Dr. Teniin Gakuruh, the Health Systems Specialist of the WHO Country Office in Sierra Leone, explains that the organisation has been supporting six of the seven areas covered by the strategic plan: leadership and governance, service delivery, medicine and technology, human resource for health, health management information, and health care financing.

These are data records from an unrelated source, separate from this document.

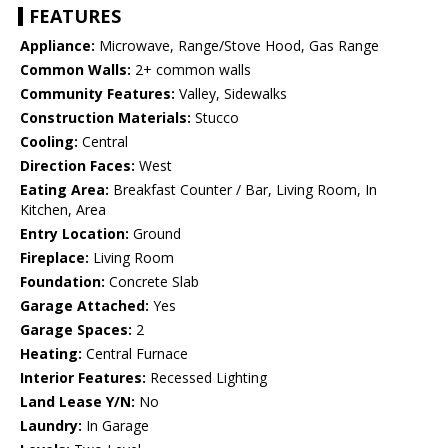
FEATURES
Appliance:
Microwave, Range/Stove Hood, Gas Range
Common Walls:
2+ common walls
Community Features:
Valley, Sidewalks
Construction Materials:
Stucco
Cooling:
Central
Direction Faces:
West
Eating Area:
Breakfast Counter / Bar, Living Room, In
Kitchen, Area
Entry Location:
Ground
Fireplace:
Living Room
Foundation:
Concrete Slab
Garage Attached:
Yes
Garage Spaces:
2
Heating:
Central Furnace
Interior Features:
Recessed Lighting
Land Lease Y/N:
No
Laundry:
In Garage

“In the last two years, we’ve been heavily involved in human resources profiling, followed by developing a human resources policy and strategic plan that was launched in 2013.” Why the emphasis on providing a clear picture of human resources in the health sector? When the Government of Sierra Leone introduced the Free Healthcare Initiative (FHCI) in 2010, the goal to provide free services to pregnant and lactating mothers as well as children under five was hindered by a inadequacy of skilled health workforce and demotivated staff.. Even though basic healthcare services were available to a vulnerable population due to abolition of user fees, there was an urgent need to determine and maintain records of genuine skilled staff, recruit additional health providers and adequately remunerate them.

The WHO subsequently developed a Human Resource Information System and separately Health Information System, allowing the Ministry of Health and Sanitation to keep track of local health actors and whether clinics have adequate infrastructure and oversight, not to mention water supply and power. The work on human resources provided by the WHO extends beyond monitoring HR Strategic Plan launched early last year into development of a training strategic plan that projects the number of skilled staff such as midwives needed over the next five to ten years.

Now less than a year away from the 2015 expiration date for the NHSSP, much work remains to be done. When asked about whether she is optimistic about the progress being accomplished in Sierra Leone, Dr. Gakuruh says: “The work that has been done post-conflict is very commendable, especially with the construction of new health facilities: the furthest a person can be from a clinic in the country is only eight kilometers (approximately five miles). The challenge now is not so much the availability of facilities, but according to our experience, it has to do with the lack of practitioners.”